Pluripremiata e amatissima dai suoi fan, The Office ha davvero rischiato grosso. Ma nonostante gli inizi siano stati drammatici, il remake dello show britannico ha dato prova di un eccellente lavoro di squadra da parte dei produttori e del cast. A rendere, infatti, ancora più popolare la seconda stagione della serie contribuì la fama di Steve Carell in quel particolare periodo. L’attore, dividendosi tra piccolo e grande schermo, ottenne un’enorme successo grazie al film del 2005 “40 anni vergine“. Gli autori della serie decisero quindi di sfruttare questa carta vincente, firmando un contratto con l’attore e modellando la stessa personalità di Michael Scott ispirandosi al protagonista della commedia.

The Office, con autoironia e semplicità, è stata in grado di rivoluzionare le serie tv comedy.
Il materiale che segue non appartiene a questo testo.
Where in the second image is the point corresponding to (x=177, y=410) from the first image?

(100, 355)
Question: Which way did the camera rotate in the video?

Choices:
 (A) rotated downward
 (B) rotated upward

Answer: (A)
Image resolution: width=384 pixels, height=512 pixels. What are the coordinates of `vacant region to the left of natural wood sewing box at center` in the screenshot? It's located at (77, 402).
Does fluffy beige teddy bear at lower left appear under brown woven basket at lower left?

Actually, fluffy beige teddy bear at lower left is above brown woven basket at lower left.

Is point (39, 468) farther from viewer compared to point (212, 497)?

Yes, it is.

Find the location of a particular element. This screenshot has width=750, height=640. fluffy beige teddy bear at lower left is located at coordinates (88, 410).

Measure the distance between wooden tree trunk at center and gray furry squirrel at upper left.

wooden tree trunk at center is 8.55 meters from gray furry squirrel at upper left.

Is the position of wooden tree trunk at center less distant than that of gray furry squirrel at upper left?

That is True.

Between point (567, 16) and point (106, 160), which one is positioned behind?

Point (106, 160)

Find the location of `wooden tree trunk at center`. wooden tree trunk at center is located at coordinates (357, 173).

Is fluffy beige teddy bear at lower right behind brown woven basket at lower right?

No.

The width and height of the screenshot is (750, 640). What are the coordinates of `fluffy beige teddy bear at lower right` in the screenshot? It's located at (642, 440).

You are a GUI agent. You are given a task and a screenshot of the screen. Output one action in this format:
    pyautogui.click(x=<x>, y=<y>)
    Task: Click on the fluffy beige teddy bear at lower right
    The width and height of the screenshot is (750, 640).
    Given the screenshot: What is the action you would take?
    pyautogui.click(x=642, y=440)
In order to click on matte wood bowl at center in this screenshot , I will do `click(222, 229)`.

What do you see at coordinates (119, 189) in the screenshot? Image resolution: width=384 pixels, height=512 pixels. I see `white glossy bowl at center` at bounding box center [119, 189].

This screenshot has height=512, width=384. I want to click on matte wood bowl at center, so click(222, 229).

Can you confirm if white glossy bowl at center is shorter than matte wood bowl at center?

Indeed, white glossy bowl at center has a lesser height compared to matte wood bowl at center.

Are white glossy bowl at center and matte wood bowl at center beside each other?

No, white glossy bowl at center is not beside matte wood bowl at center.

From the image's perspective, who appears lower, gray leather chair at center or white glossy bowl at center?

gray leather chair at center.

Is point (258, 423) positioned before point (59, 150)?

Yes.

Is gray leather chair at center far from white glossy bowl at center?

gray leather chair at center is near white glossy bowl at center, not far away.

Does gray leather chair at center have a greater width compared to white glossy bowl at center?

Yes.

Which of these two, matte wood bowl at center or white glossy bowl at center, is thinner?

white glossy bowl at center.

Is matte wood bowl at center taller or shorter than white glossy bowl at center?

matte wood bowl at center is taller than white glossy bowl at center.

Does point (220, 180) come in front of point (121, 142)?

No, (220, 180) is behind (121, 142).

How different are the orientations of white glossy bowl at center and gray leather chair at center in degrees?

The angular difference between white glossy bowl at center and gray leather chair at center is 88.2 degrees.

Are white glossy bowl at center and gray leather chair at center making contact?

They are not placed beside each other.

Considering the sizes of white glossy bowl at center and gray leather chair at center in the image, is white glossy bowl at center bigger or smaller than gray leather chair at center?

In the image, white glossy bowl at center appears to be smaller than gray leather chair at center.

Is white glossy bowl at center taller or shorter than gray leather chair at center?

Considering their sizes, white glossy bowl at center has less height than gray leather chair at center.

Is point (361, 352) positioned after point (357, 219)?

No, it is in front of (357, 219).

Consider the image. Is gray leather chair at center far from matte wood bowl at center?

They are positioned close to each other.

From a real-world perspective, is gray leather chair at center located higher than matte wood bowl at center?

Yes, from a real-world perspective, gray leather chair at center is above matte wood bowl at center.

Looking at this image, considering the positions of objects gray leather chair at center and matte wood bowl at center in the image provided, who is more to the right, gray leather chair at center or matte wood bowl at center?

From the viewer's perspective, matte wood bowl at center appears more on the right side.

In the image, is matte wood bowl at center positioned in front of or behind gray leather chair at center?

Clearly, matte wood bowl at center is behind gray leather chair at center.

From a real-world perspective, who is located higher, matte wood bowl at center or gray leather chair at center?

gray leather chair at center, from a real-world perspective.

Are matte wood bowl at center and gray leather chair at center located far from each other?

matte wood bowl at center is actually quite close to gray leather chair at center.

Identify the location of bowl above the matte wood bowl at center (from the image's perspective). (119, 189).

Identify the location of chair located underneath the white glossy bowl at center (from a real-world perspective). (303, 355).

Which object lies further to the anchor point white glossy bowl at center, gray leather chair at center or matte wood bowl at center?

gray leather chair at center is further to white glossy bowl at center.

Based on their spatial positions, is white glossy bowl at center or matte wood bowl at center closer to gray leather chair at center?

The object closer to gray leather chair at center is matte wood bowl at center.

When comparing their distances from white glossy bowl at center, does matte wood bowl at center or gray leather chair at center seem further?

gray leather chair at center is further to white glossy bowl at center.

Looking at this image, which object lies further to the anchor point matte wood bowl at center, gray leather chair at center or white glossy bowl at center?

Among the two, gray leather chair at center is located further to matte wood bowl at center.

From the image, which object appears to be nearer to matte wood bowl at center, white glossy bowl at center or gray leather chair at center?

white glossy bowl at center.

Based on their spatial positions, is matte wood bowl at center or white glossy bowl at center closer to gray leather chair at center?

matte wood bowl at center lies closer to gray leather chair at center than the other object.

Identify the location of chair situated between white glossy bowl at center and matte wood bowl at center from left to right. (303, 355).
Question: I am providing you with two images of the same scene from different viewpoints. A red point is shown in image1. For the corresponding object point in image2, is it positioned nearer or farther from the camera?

Attraverso la tecnica del mockumentary abbiamo conosciuto pregi e difetti di personaggi apparentemente normalissimi, le cui vite si intrecciano in un ufficio poco stimolante, tuttavia familiare. La sitcom ha così sfruttato a pieno il suo salvataggio, classificandosi come una delle più intriganti degli ultimi anni e lasciando la sua impronta sia nella cultura pop, che nel mondo seriale.